Investors in the failed Woodford Equity Income Fund (Weif) should act immediately if they want to register interest in claiming compensation, according to Sharesoc, a non-profit organisation set up to represent the interests of UK investors.

Sharesoc’s warning follows last month’s rejection of the Group Litigation Order (GLO) application by law firms Leigh Day and Harcus Parker on behalf of stranded investors.

The GLO would have involved selecting representative test cases for a group of legal claims raising similar issues, but the judge, justice Trower, instead opted to proceed with bespoke case management by the court, as requested by the target of the legal action, and former authorised corporate director of Weif, Link Fund Solutions.

In the process, Trower also denied the request to mandate Link to inform any potential claimants of their opportunity to claim, arguing that it was “not part of the GLO regime for the process to be used to encourage potential claimants to litigate”.

Trower added: “The likelihood is that those investors who wish to sue have already instructed solicitors, and if they have not done so, the reason is likely to be that they do not wish to participate.”

So far, 90% of the 300,000 investors eligible to claim compensation have not yet done so, according to data from Sharesoc, and the organisation argued that the judge was conflating publicity about the Woodford scandal, and publicity about routes to redress, including the costs, risks, chances of winning and alternative options.

The collapsed fund has received wide media coverage, and Sharesoc added that recent developments, including the proposed sale of Link Fund Solutions to Irish asset manager Waystone Group, and the apparent reduction of the £50m FCA mandated fine and £306m redress charge, to £257m, had complicated matters for potential claimants.

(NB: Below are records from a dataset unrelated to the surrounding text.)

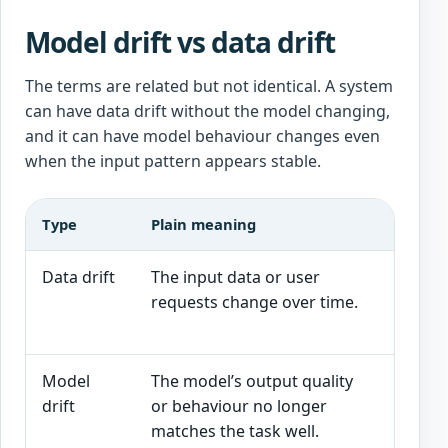
Model drift vs data drift
The terms are related but not identical. A system
can have data drift without the model changing,
and it can have model behaviour changes even
when the input pattern appears stable.
Type
Plain meaning
AI in
Data drift
The input data or user
Custo
requests change over time.
produ
syste
Model
The model’s output quality
Drafts
drift
or behaviour no longer
becom
matches the task well.
more 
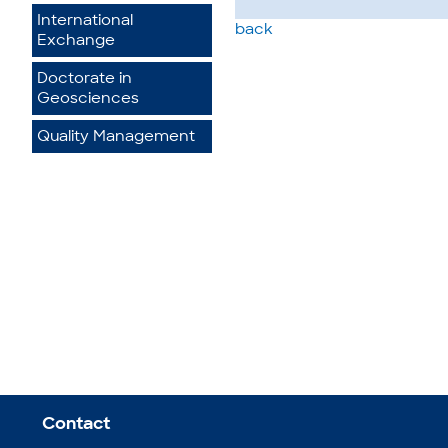
International
back
Exchange
Doctorate in
Geosciences
Quality Management
Contact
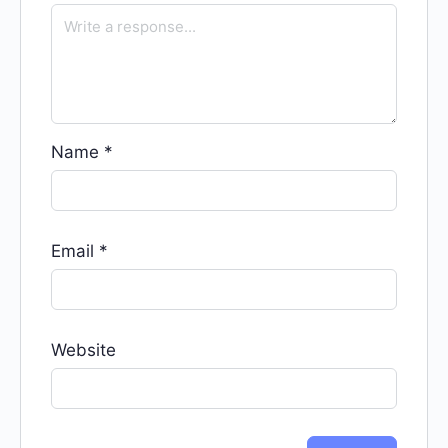
Name
*
Email
*
Website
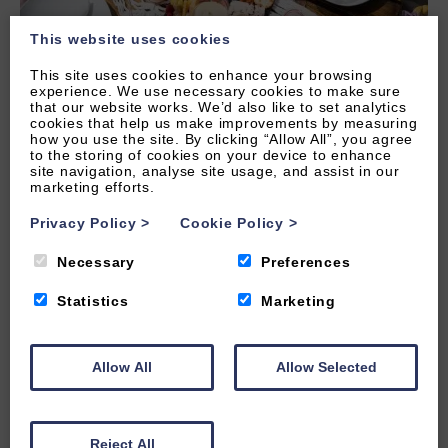
This website uses cookies
This site uses cookies to enhance your browsing
experience. We use necessary cookies to make sure
that our website works. We’d also like to set analytics
cookies that help us make improvements by measuring
how you use the site. By clicking “Allow All”, you agree
to the storing of cookies on your device to enhance
site navigation, analyse site usage, and assist in our
marketing efforts.
Privacy Policy
>
Cookie Policy
>
Necessary
Preferences
Onsite Facilities
Statistics
Marketing
Byron apartments are fully serviced to ensure the
comfort and convenience of your stay. Click below
Allow All
Allow Selected
for a list of services available.
Reject All
READ MORE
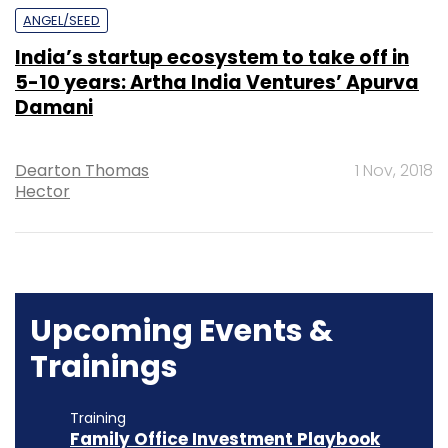
ANGEL/SEED
India’s startup ecosystem to take off in
5-10 years: Artha India Ventures’ Apurva
Damani
Dearton Thomas
1 Nov, 2018
Hector
Upcoming Events &
Trainings
Training
Family Office Investment Playbook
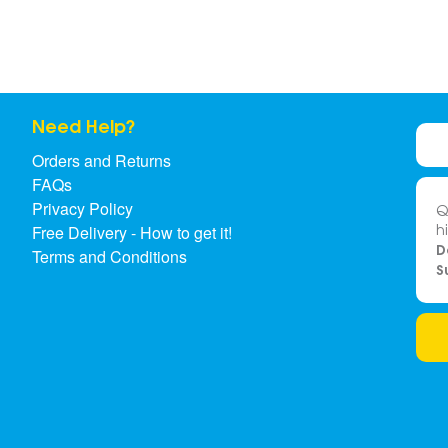
Need Help?
Orders and Returns
FAQs
Privacy Policy
Q
h
Free Delivery - How to get it!
D
Terms and Conditions
S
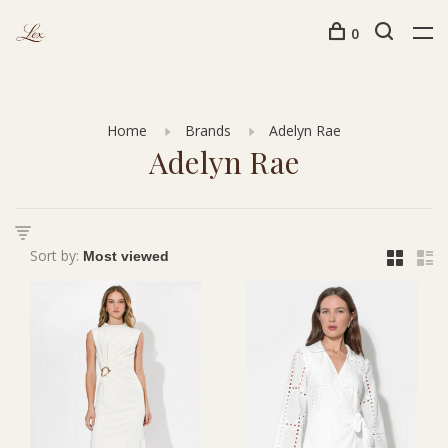
0
Home
Brands
Adelyn Rae
Adelyn Rae
Sort by:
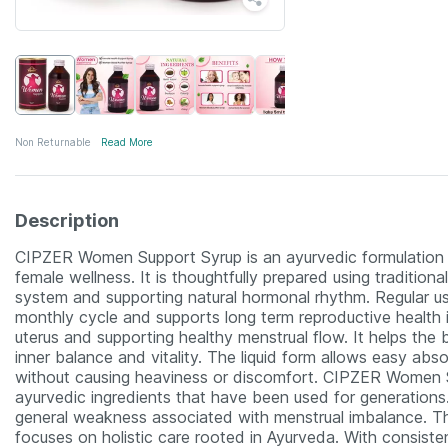
Non Returnable
Read More
Description
CIPZER Women Support Syrup is an ayurvedic formulation d
female wellness. It is thoughtfully prepared using traditio
system and supporting natural hormonal rhythm. Regular u
monthly cycle and supports long term reproductive health 
uterus and supporting healthy menstrual flow. It helps th
inner balance and vitality. The liquid form allows easy absor
without causing heaviness or discomfort. CIPZER Women S
ayurvedic ingredients that have been used for generations.
general weakness associated with menstrual imbalance. Th
focuses on holistic care rooted in Ayurveda. With consiste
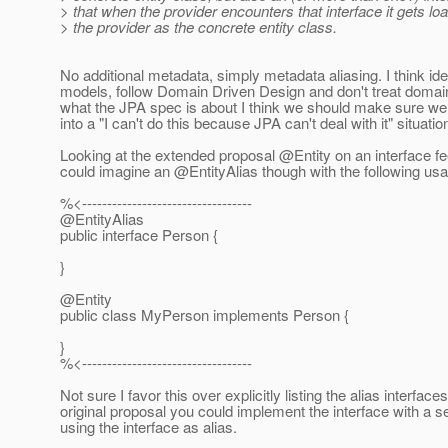
> that when the provider encounters that interface it gets l
> the provider as the concrete entity class.
No additional metadata, simply metadata aliasing. I think idea
models, follow Domain Driven Design and don't treat domain
what the JPA spec is about I think we should make sure we d
into a "I can't do this because JPA can't deal with it" situat
Looking at the extended proposal @Entity on an interface feel
could imagine an @EntityAlias though with the following us
%<----------------------------------
@EntityAlias
public interface Person {
}
@Entity
public class MyPerson implements Person {
}
%<----------------------------------
Not sure I favor this over explicitly listing the alias interfac
original proposal you could implement the interface with a s
using the interface as alias.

Sharesoc said time is running out for investors to make a claim and urged them to do so sooner rather than later: “ We suggest that, at a minimum, they should register their interest with the relevant firm or make an enquiry about the options available.

“This initial step does not create a legal contract if you do not formally instruct the firm and agree to their terms and conditions. It may, however, mean that you get updates about potential time constraints relating to that firm’s claim.”